++++ TASK INPUT

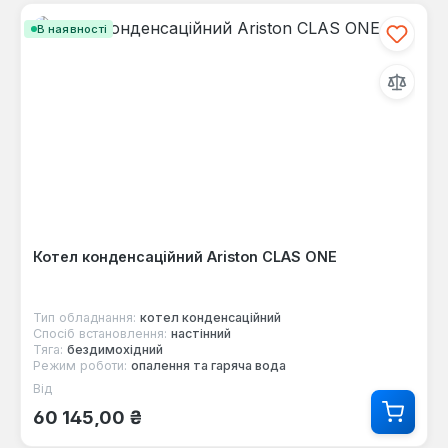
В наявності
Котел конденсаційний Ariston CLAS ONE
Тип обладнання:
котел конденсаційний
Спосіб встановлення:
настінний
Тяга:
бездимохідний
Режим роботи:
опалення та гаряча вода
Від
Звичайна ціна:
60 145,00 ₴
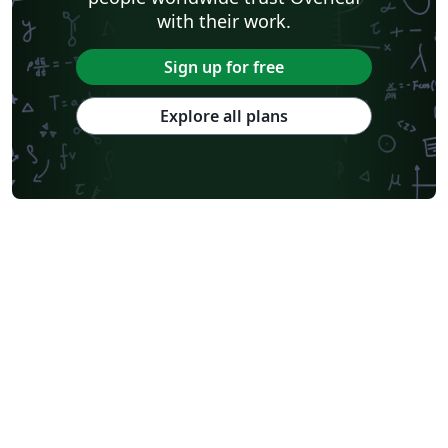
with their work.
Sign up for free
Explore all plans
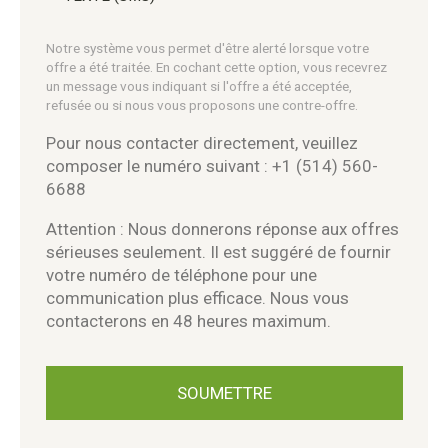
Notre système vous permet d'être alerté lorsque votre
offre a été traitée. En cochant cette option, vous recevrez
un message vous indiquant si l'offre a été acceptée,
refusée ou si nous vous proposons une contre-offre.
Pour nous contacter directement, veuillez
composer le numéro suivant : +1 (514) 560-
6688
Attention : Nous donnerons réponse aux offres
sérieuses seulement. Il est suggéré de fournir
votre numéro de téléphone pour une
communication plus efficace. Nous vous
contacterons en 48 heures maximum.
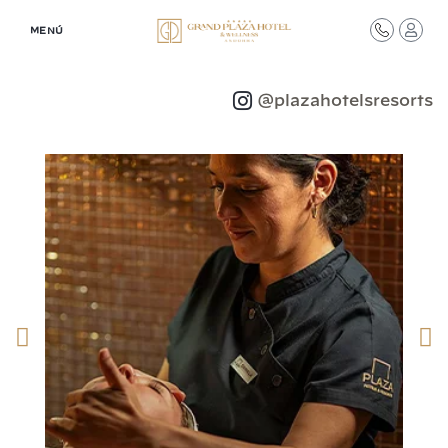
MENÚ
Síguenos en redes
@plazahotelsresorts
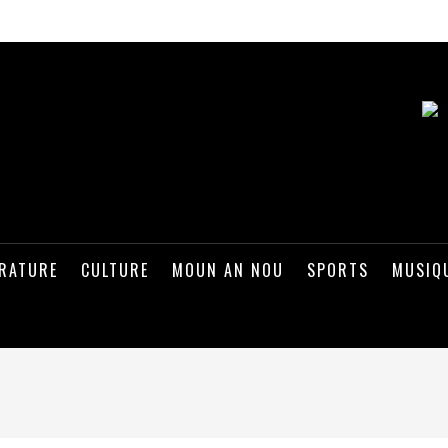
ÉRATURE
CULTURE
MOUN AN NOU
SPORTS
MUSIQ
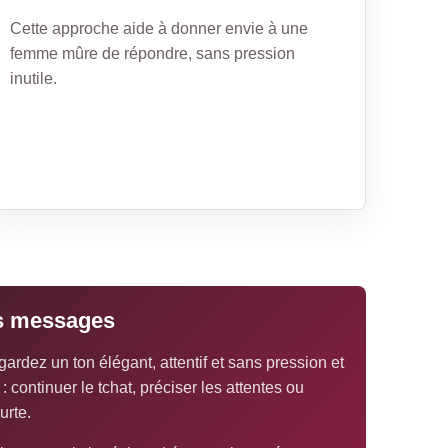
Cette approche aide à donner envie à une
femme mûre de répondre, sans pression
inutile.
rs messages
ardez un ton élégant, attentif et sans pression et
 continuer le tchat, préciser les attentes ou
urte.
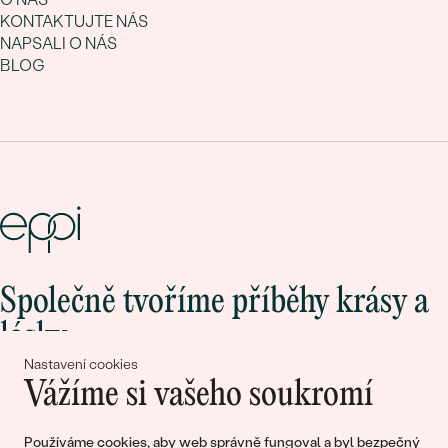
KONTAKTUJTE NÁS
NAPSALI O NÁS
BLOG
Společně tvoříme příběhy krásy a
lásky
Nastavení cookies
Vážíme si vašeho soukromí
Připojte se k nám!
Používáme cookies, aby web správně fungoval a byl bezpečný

++++++++

| EXERCISE AIM |
Go through the entries and retype each one exactly, skipping any image.

| ANSWER SECTION |
В наявності
Котел конденсаційний Ariston CLAS ONE
Тип обладнання:
котел конденсаційний
Спосіб встановлення:
настінний
Тяга:
бездимохідний
Режим роботи:
опалення та гаряча вода
Від
Звичайна ціна:
60 145,00 ₴
with their work.
Sign up for free
Explore all plans
Notre système vous permet d'être alerté lorsque votre
offre a été traitée. En cochant cette option, vous recevrez
un message vous indiquant si l'offre a été acceptée,
refusée ou si nous vous proposons une contre-offre.
Pour nous contacter directement, veuillez
composer le numéro suivant : +1 (514) 560-
6688
Attention : Nous donnerons réponse aux offres
sérieuses seulement. Il est suggéré de fournir
votre numéro de téléphone pour une
communication plus efficace. Nous vous
contacterons en 48 heures maximum.
MENÚ
Síguenos en redes
@plazahotelsresorts
ÉRATURE
CULTURE
MOUN AN NOU
SPORTS
MUSIQ
Cette approche aide à donner envie à une
femme mûre de répondre, sans pression
inutile.
rs messages
ardez un ton élégant, attentif et sans pression et
 continuer le tchat, préciser les attentes ou
urte.
KONTAKTUJTE NÁS
NAPSALI O NÁS
BLOG
Společně tvoříme příběhy krásy a
lásky
Nastavení cookies
Vážíme si vašeho soukromí
Připojte se k nám!
Používáme cookies, aby web správně fungoval a byl bezpečný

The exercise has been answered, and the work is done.